How do B2B service companies track accounts receivable?
B2B service companies live on accounts receivable. Unlike retail businesses that collect payment at the point of sale, you’re extending credit every time you send an invoice with net-30 or net-60 terms. That means tracking what’s owed and when it’s due is essential to keeping cash flowing.
The core tracking tool is the AR aging report in your accounting software. QuickBooks and similar platforms generate this automatically. The report shows every unpaid invoice organized by how long it’s been outstanding: current, 1-30 days past due, 31-60 days, 61-90 days, and over 90 days. Run this report weekly, not monthly. Waiting until month-end to discover an invoice is 45 days past due means you’ve already lost weeks of collection opportunity.
Good tracking starts before the invoice goes out. Set clear payment terms in writing, include the due date on the invoice itself, and make sure your invoice clearly states what work was performed. Vague invoices invite questions and delays. The easier it is for your client’s AP department to understand and approve the invoice, the faster you get paid.
Build a follow-up routine that doesn’t rely on memory. Send a reminder a few days before the due date, another when it becomes overdue, and escalate contact for anything past 30 days. This can be automated in most accounting systems or handled manually if your volume is low. The point is having a system rather than occasionally noticing old invoices and making calls.

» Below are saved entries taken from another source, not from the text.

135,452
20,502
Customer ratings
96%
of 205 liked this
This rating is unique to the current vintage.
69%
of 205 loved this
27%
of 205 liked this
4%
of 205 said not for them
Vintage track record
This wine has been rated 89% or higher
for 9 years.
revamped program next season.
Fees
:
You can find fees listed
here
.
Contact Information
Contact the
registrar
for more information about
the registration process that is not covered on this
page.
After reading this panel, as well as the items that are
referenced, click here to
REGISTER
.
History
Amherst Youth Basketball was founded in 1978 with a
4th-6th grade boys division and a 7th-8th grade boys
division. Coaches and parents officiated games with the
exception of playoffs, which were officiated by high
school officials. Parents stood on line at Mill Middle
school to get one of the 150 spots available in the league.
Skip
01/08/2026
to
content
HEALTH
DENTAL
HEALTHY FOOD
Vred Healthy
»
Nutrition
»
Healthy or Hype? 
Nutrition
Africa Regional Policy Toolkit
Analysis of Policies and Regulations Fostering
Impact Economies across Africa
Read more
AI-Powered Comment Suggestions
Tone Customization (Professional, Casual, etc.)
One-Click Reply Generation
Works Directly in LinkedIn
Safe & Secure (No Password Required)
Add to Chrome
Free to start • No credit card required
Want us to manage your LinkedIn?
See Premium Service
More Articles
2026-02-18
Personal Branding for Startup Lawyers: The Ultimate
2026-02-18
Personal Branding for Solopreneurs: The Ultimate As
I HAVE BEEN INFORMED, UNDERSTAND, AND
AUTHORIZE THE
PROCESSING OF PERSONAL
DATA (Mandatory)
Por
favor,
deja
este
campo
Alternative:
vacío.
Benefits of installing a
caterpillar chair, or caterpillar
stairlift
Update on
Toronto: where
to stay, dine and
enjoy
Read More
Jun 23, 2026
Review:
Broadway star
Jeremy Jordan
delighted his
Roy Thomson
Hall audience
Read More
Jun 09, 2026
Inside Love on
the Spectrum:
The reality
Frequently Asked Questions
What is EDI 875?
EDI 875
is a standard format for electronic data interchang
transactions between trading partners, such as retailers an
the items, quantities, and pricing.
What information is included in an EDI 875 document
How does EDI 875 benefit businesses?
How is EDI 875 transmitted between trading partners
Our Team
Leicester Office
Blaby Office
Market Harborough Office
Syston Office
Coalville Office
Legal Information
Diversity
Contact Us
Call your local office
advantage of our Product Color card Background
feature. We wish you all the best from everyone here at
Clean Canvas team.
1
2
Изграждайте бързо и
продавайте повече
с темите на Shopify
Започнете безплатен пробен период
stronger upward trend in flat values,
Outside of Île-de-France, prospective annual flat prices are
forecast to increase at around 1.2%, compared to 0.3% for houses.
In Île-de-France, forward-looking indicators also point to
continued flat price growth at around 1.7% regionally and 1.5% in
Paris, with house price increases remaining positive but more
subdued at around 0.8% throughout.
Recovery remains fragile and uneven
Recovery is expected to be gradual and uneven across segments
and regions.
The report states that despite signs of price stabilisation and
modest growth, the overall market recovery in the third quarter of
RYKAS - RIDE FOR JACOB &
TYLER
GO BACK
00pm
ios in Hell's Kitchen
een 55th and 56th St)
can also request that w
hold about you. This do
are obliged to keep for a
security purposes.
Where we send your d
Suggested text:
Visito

Watch for patterns in your aging report. If the same client consistently pays at 45 days despite net-30 terms, that’s useful information. Maybe you negotiate different terms, require a deposit upfront, or simply plan your cash flow around their actual behavior rather than stated terms. If certain project types consistently result in slow payment, that tells you something about your invoicing timing or how those projects end.
Track who owes you money at the client level, not just the invoice level. A client with three invoices totaling $12,000 in the 60-day column is a different problem than twelve clients each owing $1,000. The first requires direct attention. The second might indicate a process problem with your follow-up system.
Offer multiple payment options to reduce friction. Credit cards, ACH transfers, and online payment links all make it easier for clients to pay quickly. The small processing fee is worth it compared to chasing checks for weeks.
If invoicing and collections falls through the cracks because you’re busy with client work, that’s a sign you need help. Many local bookkeepers handle AR tracking as part of monthly bookkeeping, sending reminders and flagging overdue accounts before they become problems. The investment pays for itself in faster collections and fewer writeoffs.